25 października 2009r. To nasz ostatni dzień w Turcji. Zjedliśmy wspólnie ostanie śniadanie i wyruszyliśmy w podroż powrotną do domu. To było bardzo trudne rozstanie i już nie możemy się doczekać, kiedy znów spotkamy się wszyscy razem, tym razem znów w Polsce.

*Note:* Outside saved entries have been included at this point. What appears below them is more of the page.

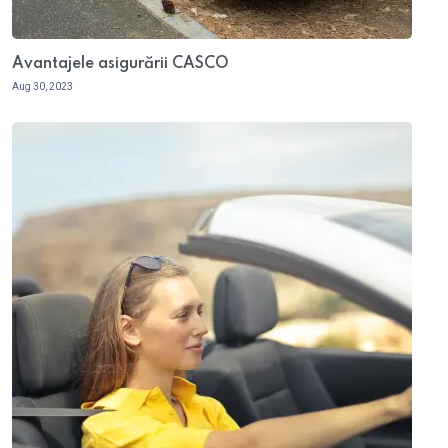
Avantajele asigurării CASCO
Aug 30, 2023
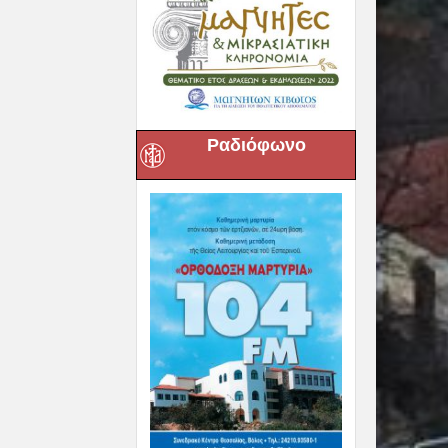
Ραδιόφωνο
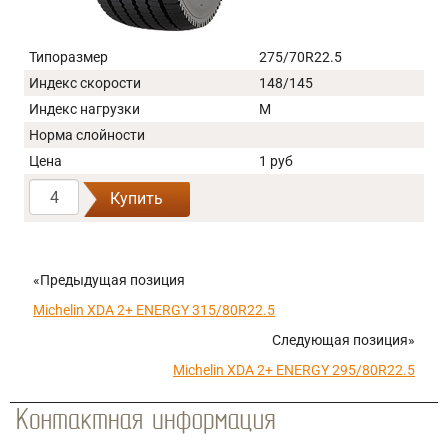
Типоразмер
275/70R22.5
Индекс скорости
148/145
Индекс нагрузки
M
Норма слойности
Цена
1 руб
Купить
«Предыдущая позиция
Michelin XDA 2+ ENERGY 315/80R22.5
Следующая позиция»
Michelin XDA 2+ ENERGY 295/80R22.5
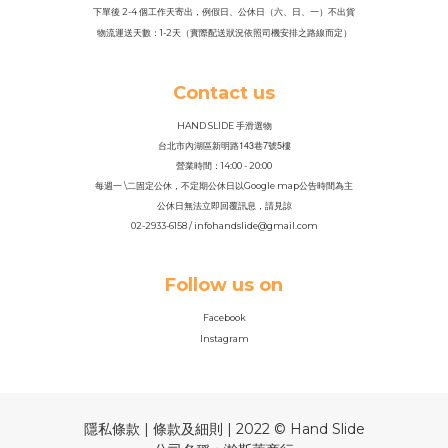
下單後 2-4 個工作天寄出，例假日、公休日（六、日、一）不出貨
物流運送天數：1-2天（實際配送狀況依照司機安排之路線而定）
Contact us
HAND SLIDE 手滑選物
143
7
5
台北市內湖區新明路
巷
號
樓
營業時間：14
:
00 - 20:00
每週一 \二固定公休，不定期公休日以Google map公告時間為主
公休日無法立即回覆訊息，請見諒
02-2933-6158 / infohandslide@gmail.com
Follow us on
Facebook
Instagram
隱私條款 | 條款及細則 | 2022 © Hand Slide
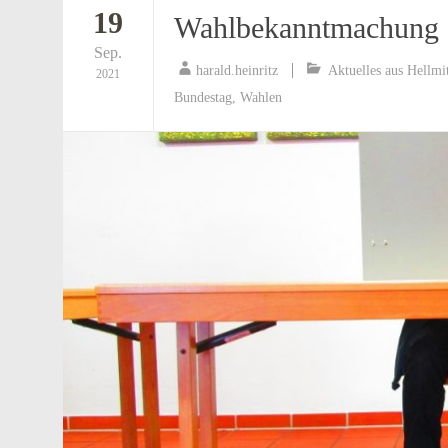
19
Wahlbekanntmachung
Sep.
harald.heinritz
Aktuelles aus Hellmi
2021
Bundestag
,
Wahlen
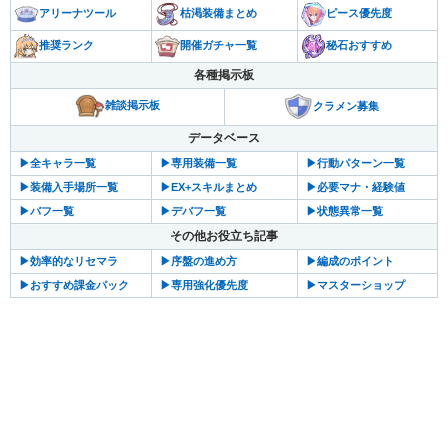
アリーナツール
枯渇装備まとめ
ピース優先度
推奨ランク
開催ガチャ一覧
秘石おすすめ
各種掲示板
雑談掲示板
クラメン募集
データベース
▶︎全キャラ一覧
▶︎専用装備一覧
▶︎行動パターン一覧
▶︎装備入手場所一覧
▶︎EX+スキルまとめ
▶︎必要マナ・経験値
▶︎バフ一覧
▶︎デバフ一覧
▶︎状態異常一覧
その他お役立ち記事
▶︎効率的なリセマラ
▶︎序盤の進め方
▶︎編成のポイント
▶︎おすすめ課金パック
▶︎専用強化優先度
▶︎マスターショップ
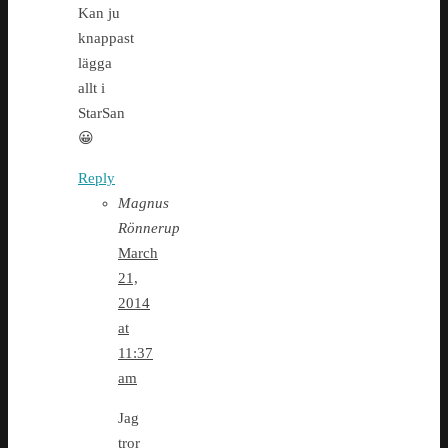
Kan ju
knappast
lägga
allt i
StarSan
😀
Reply
Magnus
Rönnerup
March
21,
2014
at
11:37
am
Jag
tror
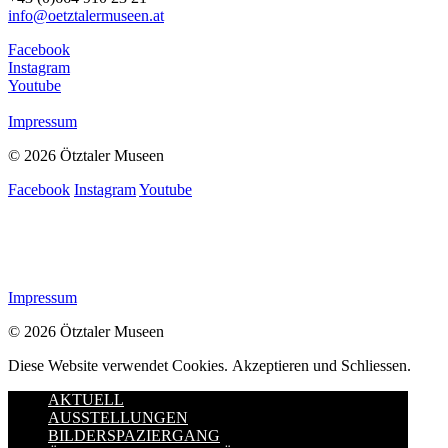
info@oetztalermuseen.at
Facebook
Instagram
Youtube
Impressum
© 2026 Ötztaler Museen
Facebook
Instagram
Youtube
Impressum
© 2026 Ötztaler Museen
Diese Website verwendet Cookies.
Akzeptieren und Schliessen.
AKTUELL
AUSSTELLUNGEN
BILDERSPAZIERGANG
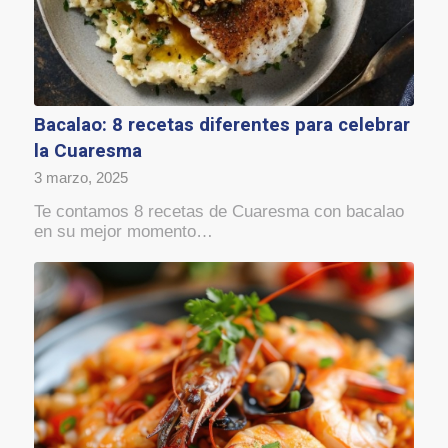
Bacalao: 8 recetas diferentes para celebrar
la Cuaresma
3 marzo, 2025
Te contamos 8 recetas de Cuaresma con bacalao
en su mejor momento…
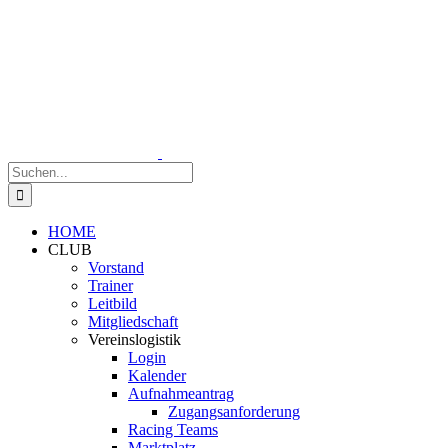
Zum
Inhalt
springen
Suche
nach:
HOME
CLUB
Vorstand
Trainer
Leitbild
Mitgliedschaft
Vereinslogistik
Login
Kalender
Aufnahmeantrag
Zugangsanforderung
Racing Teams
Marktplatz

Wyjeżdżając do Turcji, mieliśmy wiele obaw, ponieważ ten kraj wydawał nam się taki odległy i nieznany. Ale ta wizyta całkowicie zmieniła nasze stereotypowe myślenie i pozbyliśmy się wszelkich uprzedzeń. Zostaliśmy tam ugoszczeni po królewsku, a tureckie rodziny obdarzyły nas taką opieką i miłością, że czuliśmy się naprawdę jak w domu. Okazało się, że ten kraj, choć tak odległy na mapie, jest nam bardzo bliski. Wszystkie miejsca, które zwiedziliśmy, były wspaniałe i imponujące. Bardzo dużo dowiedzieliśmy się na temat Turcji, jej historii, kultury i tradycji. Poznaliśmy też najważniejsze zasady religii islamu i było to bardzo ciekawe i pouczające doświadczenie. Nie tylko komunikowaliśmy się w języku angielskim, ale coraz lepiej porozumiewaliśmy się w języku tureckim. Nasi nauczyciele tureckiego, pan Fatih i pan Hasan, byliby z nas dumni. Mieliśmy też okazję śpiewać wspólnie z uczniami z Turcji piosenkę, której się nauczyliśmy Hayat Bayram Olsa. Nasi koledzy z Izmit także bardzo chętnie uczyli się od nas polskiego i była to super zabawa/ Turecka kuchnia także bardzo przypadła nam do gustu. Nasi przyjaciele zadbali o to, byśmy za każdym razem próbowali innej potrawy i poznali rożne smaki i dania charakterystyczne dla tego kraju i regionu. Podziwialiśmy wielki patriotyzm Turków, którzy na każdym kroku podkreślają, jak bardzo są dumni ze swego kraju i wywieszają prawie na każdym domu turecką flagę. Jesteśmy szczęśliwi, że mogliśmy pojechać do Turcji i poznać ten kraj. Bardzo tęsknimy za naszymi kolegami i koleżankami z Izmit. Teraz już wiemy, że każde miejsce na ziemi może być bliskie naszym sercom, jeśli tylko ma się tam przyjaciół.